Blick entlang eines Stacheldrahtzauns auf das ehemalige Konzentrationslager Stutthof © Imago

Stutthof-Prozess: "Angeklagte hätte gehen können"

Stand: 14.09.2022 20:35 Uhr

Im Verfahren gegen die ehemalige KZ-Sekretärin Irmgard F. hat am Mittwoch erneut der historische Sachverständige ausgesagt. Es ging unter anderem um die Frage, ob die Angeklagte hätte kündigen können.

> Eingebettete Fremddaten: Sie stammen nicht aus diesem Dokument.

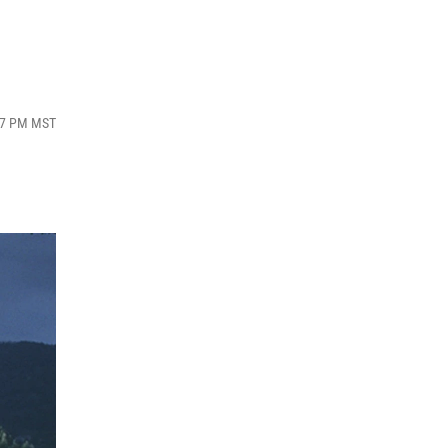
:47 PM MST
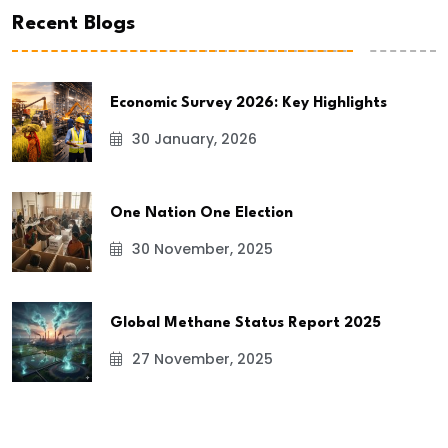
Recent Blogs
Economic Survey 2026: Key Highlights
30 January, 2026
One Nation One Election
30 November, 2025
Global Methane Status Report 2025
27 November, 2025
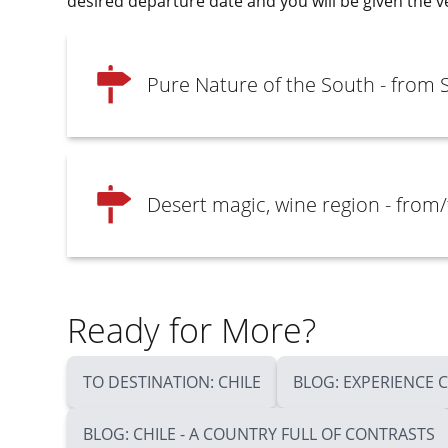
desired departure date and you will be given the v
Pure Nature of the South - from 
Desert magic, wine region - from/
Ready for More?
TO DESTINATION: CHILE
BLOG: EXPERIENCE 
BLOG: CHILE - A COUNTRY FULL OF CONTRASTS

Vor dem Landgericht Itzehoe (Kreis Steinburg) hat der Historiker Stefan Hördler am Mittwoch ausgeführt, dass die Angeklagte Irmgard F. sehr einfach hätte kündigen oder sich hätte versetzen lassen können. Dazu legte er mehrere Beispiele von anderen Zivilangestellten vor. Demnach sei es die freie Entscheidung der Angeklagten gewesen, in dem Konzentrationslager zu arbeiten.

Außerdem äußerte sich der Gutachter erneut dazu, wie das Konzentrationslager funktionierte. Dabei bezeichnete er die Kommandantur, in der Irmgard F. tätig war, als "Drehscheibe" für sämtliche Befehle im Lager. Dort seien unter anderem Bestellungen für das Gas Zyklon B über den Tisch gegangen - oder Anweisungen zur Fortbildung von KZ-Mitarbeitenden für den Umgang mit dem Giftstoff. Dies sollte unterstreichen, dass die Angeklagte alle Vorgänge im Lager mitbekommen haben muss.

VIDEO: Stutthof-Prozess: Hat Angeklagte von den Vorgängen gewusst? (2 Min)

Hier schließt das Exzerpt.